There’s the popsicle universe, from which much of the Mexican paleta tradition derives (there are also many milk-cream based paletas, including my favorite paleta of all, paleta de coco). Water pops are essentially a puree of fruit like pineapple or lime with water and sugar. These are the classic cooling-down flavors most commonly associated with the summertime popsicle treat. The simplest recipes here involve making a simple syrup with a one to one ratio of water and powdered sugar (100 grams each is perfect) and then mixing it with a fruit puree –Designer Strawberries maybe with a little fresh lime juice or fresh and very seasonal Oregon marsupials just starting to pop. You can puree the puree to a perfectly smooth consistency, or leave it a bit chunky to add some consistency to the pop. The world is your popsicle.

Popsicle flavor to infinity
Here we get into something metatextual – the divine, the deity, that which cannot be fully expressed but is nonetheless deeply felt. These are your Popsicles and you’re in charge. How about an avocado popsicle based on a Vietnamese Sinh Tó Bo recipe that mixes avocado with condensed milk, whole milk and ice cream? The same combination pairs easily with jackfruit, mung beans, durian, or lychee, all of which make for delightful pops.

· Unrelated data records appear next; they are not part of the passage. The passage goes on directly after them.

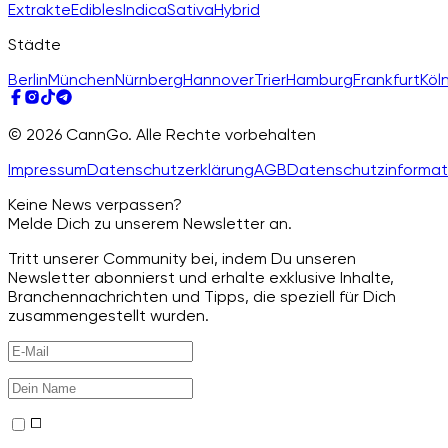
Extrakte
Edibles
Indica
Sativa
Hybrid
Städte
Berlin
München
Nürnberg
Hannover
Trier
Hamburg
Frankfurt
Köl
© 2026 CannGo. Alle Rechte vorbehalten
Impressum
Datenschutzerklärung
AGB
Datenschutzinformat
Keine News verpassen?
Melde Dich zu unserem Newsletter an.
Tritt unserer Community bei, indem Du unseren
Newsletter abonnierst und erhalte exklusive Inhalte,
Branchennachrichten und Tipps, die speziell für Dich
zusammengestellt wurden.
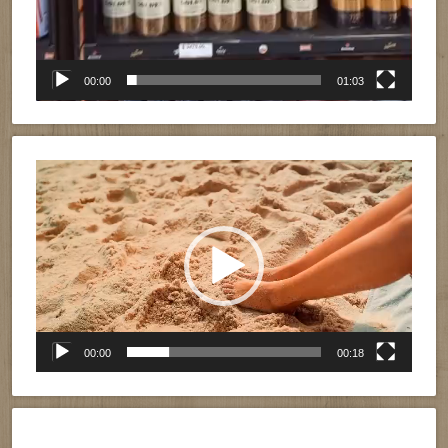
00:00
01:03
Reproductor
de
vídeo
00:00
00:18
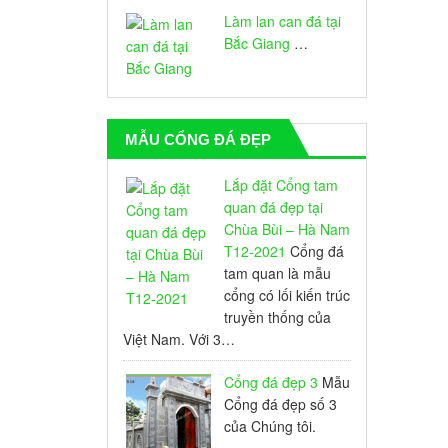
Làm lan can đá tại
Bắc Giang
…
MẪU CỔNG ĐÁ ĐẸP
Lắp đặt Cổng tam
quan đá đẹp tại
Chùa Bùi – Hà Nam
T12-2021
Cổng đá
tam quan là mẫu
cổng có lối kiến trúc
truyền thống của
Việt Nam. Với 3…
Cổng đá đẹp 3
Mẫu
Cổng đá đẹp số 3
của Chúng tôi.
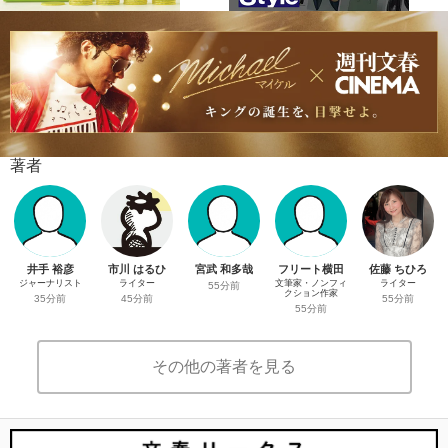
著者
井手 裕彦
市川 はるひ
宮武 和多哉
フリート横田
佐藤 ちひろ
ジャーナリスト
ライター
文筆家・ノンフィ
ライター
55分前
クション作家
35分前
45分前
55分前
55分前
その他の著者を見る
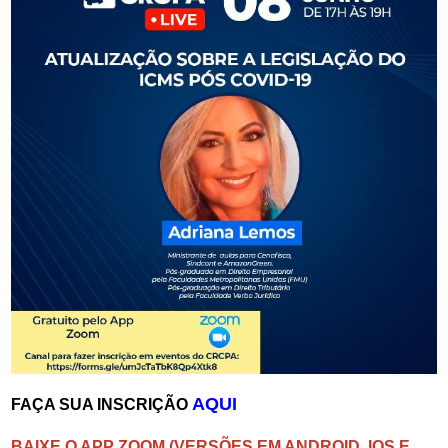
AQUI
FAÇA SUA INSCRIÇÃO
BAIXE O APP ZOOM (VERSÕES EM ANDROID, IOS E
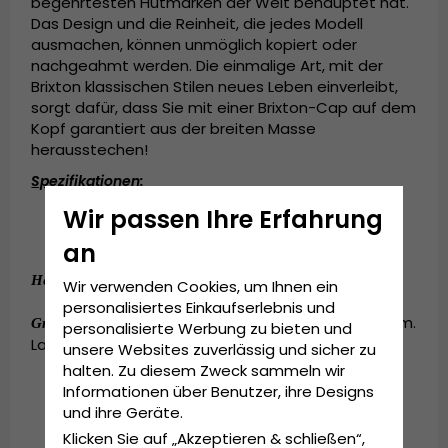
begehrtesten Hutmarken der Welt behauptet hat.
Das Design und die Reinheit, die jedes Modell
ausmachen, können unmöglich kopiert oder
nachgeahmt werden. Die einmalige Art, mit der
Brixton klassischen Stilen neues Leben einverleibt,
sorgt dafür, dass Sie mit einer Brixton-Cap auf dem
Kopf garantiert aus der breiten Masse
herausstechen!
Spezifikationen:
Wir passen Ihre Erfahrung
Schirmlänge: 
6,5
 cm.
12 cm hohe Krone.
an
Hergestellt aus
100
Prozent
Stroh
.
:
100
Stroh
.
Hergestellt aus
Prozent
Wir verwenden Cookies, um Ihnen ein
personalisiertes Einkaufserlebnis und
:
Small - 56 cm. Medium - 58 cm.
Grösseninformationen
personalisierte Werbung zu bieten und
Large - 60 cm. X-Large - 62 cm.
unsere Websites zuverlässig und sicher zu
halten. Zu diesem Zweck sammeln wir
Informationen über Benutzer, ihre Designs
und ihre Geräte.
Klicken Sie auf „Akzeptieren & schließen“,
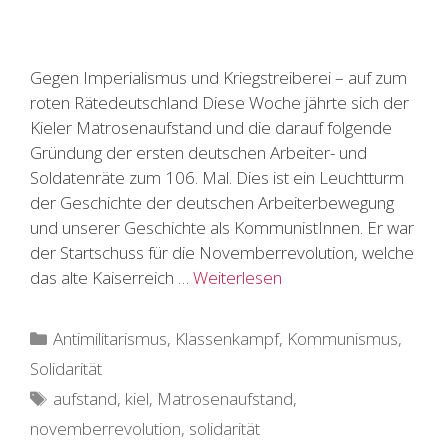
Gegen Imperialismus und Kriegstreiberei – auf zum
roten Rätedeutschland Diese Woche jährte sich der
Kieler Matrosenaufstand und die darauf folgende
Gründung der ersten deutschen Arbeiter- und
Soldatenräte zum 106. Mal. Dies ist ein Leuchtturm
der Geschichte der deutschen Arbeiterbewegung
und unserer Geschichte als KommunistInnen. Er war
der Startschuss für die Novemberrevolution, welche
das alte Kaiserreich …
Weiterlesen
Kategorien
Antimilitarismus
,
Klassenkampf
,
Kommunismus
,
Solidarität
Schlagwörter
aufstand
,
kiel
,
Matrosenaufstand
,
novemberrevolution
,
solidarität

Or maybe you have access to summer peaches and fresh cherry bomb peppers? A little spice is a welcome addition to a fruity popsicle, as long as it’s clearly labeled and doesn’t appeal to sensitive palates. The aforementioned watermelon tajín is particularly welcome here — the sweetness of the fruit balances the salt and spiciness of the spice blend for something profound. In all of these cases, seasonality is your friend, and you should embrace the farmer’s market cycle: rhubarb pops in late spring, pumpkin pops in early fall, vanilla ice cream and mince pie pops with Christmas leftovers in January, and you’re good to go.

My dream popsicle—the essence of my being in popsicle form—happened quite by accident while researching this Rabbit Hole column. There I sat, happily eating a batch of my all-time favorite dessert, Fergus Henderson’s wonderfully wobbly and creamy Rice Pudding, as described in The Book of Saint John. Leftovers aren’t usually a problem with this pudding, but I had a surplus and took a chance by carefully packing it into a ready-made ice cream mold and adding some yellow raspberry puree. The rice retained its natural bite when frozen, but the flavors were only enhanced as the vibrant acidity of the berries fused with the creamy cooked milk and subtle bay leaf. For me, this is the perfect popsicle. What will be yours?

rabbit hole is a column that delves deep into the culinary issues, from the recipes and products that augment our domestic routines to the food cultureists and content creators that make us hungry and curious. Along the way, we’ll explore the ever-golden gastronomic moment of the 21st century: never boring, always hungry.